From the movie and television world, we recently lost three memorable characters. George Segal, whose career began in 1960, was both an excellent dramatic actor and comic performer. His 126 TV and film credits include “King Rat” (1965), “Where’s Poppa?” (1970) and “The Cable Guy” (1996). Segal, 87, continued to work until the end, appearing as “Pops” Solomon in the popular comedy series “The Goldbergs” (2013-2021). The New York Times called Segal, “…one of America’s most reliable and familiar comic actors.”
Jessica Walter, who like Segal, appeared in many movies and TV shows (161 credits), could also fluidly transition between comedic and dramatic roles. And like Segal, she was born in Brooklyn and began her TV career in the same year, 1960. Her big break came in the 1966 Formula 1 racecar flick “Grand Prix” for which she earned a Golden Globe nomination. Other notable film roles included “Play Misty For Me” (1971) and “Airport ’79.” In television, her best role, in my opinion, was as Lucille, the wealthy and evil matriarch of the dysfunctional Bluth family in the very funny “Arrested Development” (2003-2019). She was 80 when she passed.
Finally, one of my favorite character actors has left us. Yaphet Kotto, a Black man of Cameroonian royal ancestry who was born in Harlem and was raised both the Jewish and Catholic faith, was 81 when he died last month.
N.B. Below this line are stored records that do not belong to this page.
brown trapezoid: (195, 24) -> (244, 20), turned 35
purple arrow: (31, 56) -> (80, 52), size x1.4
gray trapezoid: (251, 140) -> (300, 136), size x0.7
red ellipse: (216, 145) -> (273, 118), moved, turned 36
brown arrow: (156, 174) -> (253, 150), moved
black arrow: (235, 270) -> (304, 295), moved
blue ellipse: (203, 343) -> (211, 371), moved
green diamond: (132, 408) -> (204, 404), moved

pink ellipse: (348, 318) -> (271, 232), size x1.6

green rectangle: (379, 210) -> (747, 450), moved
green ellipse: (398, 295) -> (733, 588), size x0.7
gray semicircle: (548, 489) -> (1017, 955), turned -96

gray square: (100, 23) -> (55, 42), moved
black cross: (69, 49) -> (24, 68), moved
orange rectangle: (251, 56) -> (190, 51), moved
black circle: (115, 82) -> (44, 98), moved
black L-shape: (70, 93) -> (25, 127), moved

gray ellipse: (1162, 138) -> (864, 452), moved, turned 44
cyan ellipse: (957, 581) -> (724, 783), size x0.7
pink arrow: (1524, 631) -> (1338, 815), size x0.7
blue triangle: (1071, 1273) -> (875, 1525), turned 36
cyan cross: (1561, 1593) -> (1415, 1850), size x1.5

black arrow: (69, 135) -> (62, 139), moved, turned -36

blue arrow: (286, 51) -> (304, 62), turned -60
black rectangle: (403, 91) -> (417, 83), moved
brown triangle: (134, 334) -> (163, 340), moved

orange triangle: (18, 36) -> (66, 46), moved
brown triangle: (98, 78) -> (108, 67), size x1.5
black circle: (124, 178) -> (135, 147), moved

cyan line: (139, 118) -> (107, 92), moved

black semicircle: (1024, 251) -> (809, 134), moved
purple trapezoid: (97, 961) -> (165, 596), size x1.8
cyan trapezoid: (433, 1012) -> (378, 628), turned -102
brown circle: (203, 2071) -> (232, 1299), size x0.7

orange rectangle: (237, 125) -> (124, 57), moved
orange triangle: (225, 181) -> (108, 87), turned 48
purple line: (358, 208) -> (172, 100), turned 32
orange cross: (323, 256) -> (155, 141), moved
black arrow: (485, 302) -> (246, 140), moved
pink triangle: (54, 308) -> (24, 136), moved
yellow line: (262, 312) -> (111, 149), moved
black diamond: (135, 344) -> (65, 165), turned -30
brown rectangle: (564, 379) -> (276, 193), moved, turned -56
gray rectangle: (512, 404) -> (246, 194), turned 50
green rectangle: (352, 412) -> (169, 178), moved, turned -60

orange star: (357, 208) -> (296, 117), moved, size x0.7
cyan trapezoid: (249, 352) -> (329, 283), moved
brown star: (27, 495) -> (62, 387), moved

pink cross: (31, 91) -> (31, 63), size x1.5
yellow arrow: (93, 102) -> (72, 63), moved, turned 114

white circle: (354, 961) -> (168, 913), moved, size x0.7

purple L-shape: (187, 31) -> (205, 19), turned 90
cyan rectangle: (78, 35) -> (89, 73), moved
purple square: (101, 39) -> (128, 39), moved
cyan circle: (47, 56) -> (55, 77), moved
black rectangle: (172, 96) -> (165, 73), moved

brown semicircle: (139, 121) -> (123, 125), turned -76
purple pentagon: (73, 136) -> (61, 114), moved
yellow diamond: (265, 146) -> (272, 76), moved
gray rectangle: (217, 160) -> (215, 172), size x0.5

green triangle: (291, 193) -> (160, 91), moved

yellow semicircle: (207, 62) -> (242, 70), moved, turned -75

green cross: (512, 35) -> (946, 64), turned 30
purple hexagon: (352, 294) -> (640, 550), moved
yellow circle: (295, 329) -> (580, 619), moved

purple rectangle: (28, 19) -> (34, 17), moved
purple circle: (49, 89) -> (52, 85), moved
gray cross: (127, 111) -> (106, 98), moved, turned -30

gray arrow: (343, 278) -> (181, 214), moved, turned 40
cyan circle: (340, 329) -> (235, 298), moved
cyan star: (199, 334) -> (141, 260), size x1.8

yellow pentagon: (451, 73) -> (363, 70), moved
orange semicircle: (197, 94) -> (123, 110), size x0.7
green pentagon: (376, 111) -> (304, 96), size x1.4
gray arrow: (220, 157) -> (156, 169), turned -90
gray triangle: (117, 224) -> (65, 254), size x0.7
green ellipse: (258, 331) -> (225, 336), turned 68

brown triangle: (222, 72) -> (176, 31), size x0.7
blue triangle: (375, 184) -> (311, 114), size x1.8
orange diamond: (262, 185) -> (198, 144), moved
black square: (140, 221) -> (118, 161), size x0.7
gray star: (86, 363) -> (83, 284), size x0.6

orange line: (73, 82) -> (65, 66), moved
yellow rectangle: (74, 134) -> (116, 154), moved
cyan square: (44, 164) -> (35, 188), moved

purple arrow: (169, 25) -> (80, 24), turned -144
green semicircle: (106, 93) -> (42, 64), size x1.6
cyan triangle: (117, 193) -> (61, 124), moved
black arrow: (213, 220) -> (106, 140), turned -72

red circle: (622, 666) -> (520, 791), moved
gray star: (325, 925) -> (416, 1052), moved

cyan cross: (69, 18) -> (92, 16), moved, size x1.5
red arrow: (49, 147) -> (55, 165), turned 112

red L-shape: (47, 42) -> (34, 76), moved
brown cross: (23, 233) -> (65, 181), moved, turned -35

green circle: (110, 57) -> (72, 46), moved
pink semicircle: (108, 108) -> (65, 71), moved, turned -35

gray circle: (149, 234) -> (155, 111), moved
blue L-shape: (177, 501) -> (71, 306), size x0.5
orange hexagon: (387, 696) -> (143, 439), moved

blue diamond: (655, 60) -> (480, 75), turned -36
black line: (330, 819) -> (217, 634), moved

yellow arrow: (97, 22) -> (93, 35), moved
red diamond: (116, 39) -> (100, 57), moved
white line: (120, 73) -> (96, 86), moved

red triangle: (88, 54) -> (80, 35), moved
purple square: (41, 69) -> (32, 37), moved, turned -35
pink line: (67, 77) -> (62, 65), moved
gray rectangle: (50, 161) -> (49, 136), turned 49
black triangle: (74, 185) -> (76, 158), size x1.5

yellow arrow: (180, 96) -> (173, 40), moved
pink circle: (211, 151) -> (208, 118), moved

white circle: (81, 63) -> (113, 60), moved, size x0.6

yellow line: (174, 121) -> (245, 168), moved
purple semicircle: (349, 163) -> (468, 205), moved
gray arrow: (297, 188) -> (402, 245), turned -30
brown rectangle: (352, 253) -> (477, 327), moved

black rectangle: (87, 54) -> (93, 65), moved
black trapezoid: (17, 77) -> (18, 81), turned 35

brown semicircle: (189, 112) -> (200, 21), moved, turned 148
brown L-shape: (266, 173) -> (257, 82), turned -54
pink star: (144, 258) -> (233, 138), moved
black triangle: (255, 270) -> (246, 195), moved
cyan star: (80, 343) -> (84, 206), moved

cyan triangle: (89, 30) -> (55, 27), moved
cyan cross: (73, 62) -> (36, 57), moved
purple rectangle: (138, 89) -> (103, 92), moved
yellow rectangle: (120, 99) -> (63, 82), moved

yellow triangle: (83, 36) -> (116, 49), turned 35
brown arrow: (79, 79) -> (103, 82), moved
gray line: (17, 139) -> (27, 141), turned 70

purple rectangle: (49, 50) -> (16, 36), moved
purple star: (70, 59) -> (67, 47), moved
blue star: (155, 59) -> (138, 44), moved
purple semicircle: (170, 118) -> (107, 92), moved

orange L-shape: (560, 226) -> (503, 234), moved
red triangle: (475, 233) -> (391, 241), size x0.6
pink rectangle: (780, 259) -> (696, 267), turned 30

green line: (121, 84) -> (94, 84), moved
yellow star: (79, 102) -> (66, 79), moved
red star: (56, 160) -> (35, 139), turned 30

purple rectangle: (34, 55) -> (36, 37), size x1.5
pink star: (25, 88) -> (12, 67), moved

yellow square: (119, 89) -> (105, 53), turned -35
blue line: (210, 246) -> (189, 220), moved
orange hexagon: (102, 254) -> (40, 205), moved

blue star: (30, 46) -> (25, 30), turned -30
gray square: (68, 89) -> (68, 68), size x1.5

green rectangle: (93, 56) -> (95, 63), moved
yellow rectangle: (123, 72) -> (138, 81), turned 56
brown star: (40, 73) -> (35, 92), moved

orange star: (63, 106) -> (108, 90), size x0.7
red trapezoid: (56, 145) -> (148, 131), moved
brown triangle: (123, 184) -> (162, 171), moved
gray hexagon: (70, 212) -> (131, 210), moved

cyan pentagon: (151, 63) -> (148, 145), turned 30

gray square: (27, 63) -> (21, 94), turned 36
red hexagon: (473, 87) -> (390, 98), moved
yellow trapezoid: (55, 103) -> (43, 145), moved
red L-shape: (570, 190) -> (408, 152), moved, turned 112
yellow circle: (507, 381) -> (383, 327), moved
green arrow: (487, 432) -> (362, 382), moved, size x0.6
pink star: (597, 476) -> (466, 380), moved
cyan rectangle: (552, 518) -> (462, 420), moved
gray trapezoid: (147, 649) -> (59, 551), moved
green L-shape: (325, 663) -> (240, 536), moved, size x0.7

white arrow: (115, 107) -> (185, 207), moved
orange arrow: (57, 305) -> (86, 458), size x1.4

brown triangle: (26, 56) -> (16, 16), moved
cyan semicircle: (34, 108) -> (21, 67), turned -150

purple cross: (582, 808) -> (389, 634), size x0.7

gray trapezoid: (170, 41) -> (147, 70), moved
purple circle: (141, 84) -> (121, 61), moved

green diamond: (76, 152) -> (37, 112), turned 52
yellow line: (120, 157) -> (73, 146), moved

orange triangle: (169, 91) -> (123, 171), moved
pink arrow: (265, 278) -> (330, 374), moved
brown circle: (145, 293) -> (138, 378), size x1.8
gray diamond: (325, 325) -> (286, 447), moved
Kotto was often cast in roles of villains or cops but in fact was a classically-trained actor. He began his film career in 1964 and four years later got his first meaty role as Carl in “The Thomas Crown Affair” (1968). He was great in (and won an Emmy award for) his portrayal of Ugandan dictator Idi Amin in the 1976 TV movie “Raid On Entebbe.” Kotto also excelled as Lt. Al Giardello in the terrific TV series “Homicide: Life On The Street” (1993-1999). Perhaps his most memorable and unique role was in the 1973 James Bond thriller “Live And Let Die” in which he played both drug trafficker Mr. Big and his alter ego, evil Caribbean dictator Kanaga.